Vertrauen in den Staat und die Naturgesetze ist gut, Kontrolle und ein gesundes Misstrauen sind besser. Der der Lüge überführte Kapselan gibt sein Denken nicht auf: „Ich überlasse Sie Ihrer Angst“, sagt er zu Fünfzig. Für die Gesellschaft ist die Entmachtung des Kapselans eine Befreiung. Ungläubig findet sie sich zusammen zu rituellem Tanz. Die rote Kleidung, die wie eine Uniform gewirkt hatte, haben die Schauspieler abgelegt. Individualität ist wieder möglich. Doch Illusionen und Fake News gibt es immer noch: Es gebe kein Sterben mehr; alle lebten, solange sie wollen, glauben sie Menschen nun. Macht das Nichtwissen über den Todeszeitpunkt glücklicher? Canettis Gedankenexperiment lässt das offen. Zumindest ist ein ordentlicher Mord wieder möglich: Gina Haller bekommt es sogleich zu spüren. „Es ist gleichgültig, wie man heißt. Wenn man nur da ist und miteinander spricht…“, sagt de Brauw erleichtert, und wir denken an die Kontaktsperren, unter denen vor allem Alte und Kranke in den letzten Monaten so gelitten haben.

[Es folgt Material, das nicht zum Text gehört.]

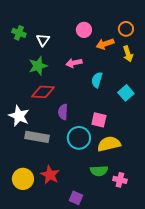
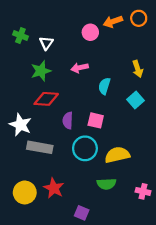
orange circle: (126, 29) -> (139, 18), moved
orange arrow: (105, 44) -> (113, 22), moved
yellow arrow: (128, 54) -> (138, 69), moved
pink square: (99, 120) -> (96, 120), moved
pink cross: (120, 180) -> (143, 191), moved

Zurück zu meinem Enkel respektive ins Private. Enkel, Tochter und Großeltern sind recht glücklich mit ihrem Verdrängungsmechanismus. Nicht zu wissen, ob uns die Seuche ereilt oder wann wir sterben müssen, erscheint uns als Gnade. Eine Freundin traut sich seit Beginn der Corona-Krise kaum aus dem Haus. Keine Abstandsregel kann ihr umfassend genug sein, obwohl es in der vergangenen Woche in ihrer Heimatstadt unter 200.000 Einwohnern exakt eine Neu-Infektion gegeben hat. Ob sie wohl glücklicher wäre in einer Welt mit Kapselan und festgelegtem Todesdatum?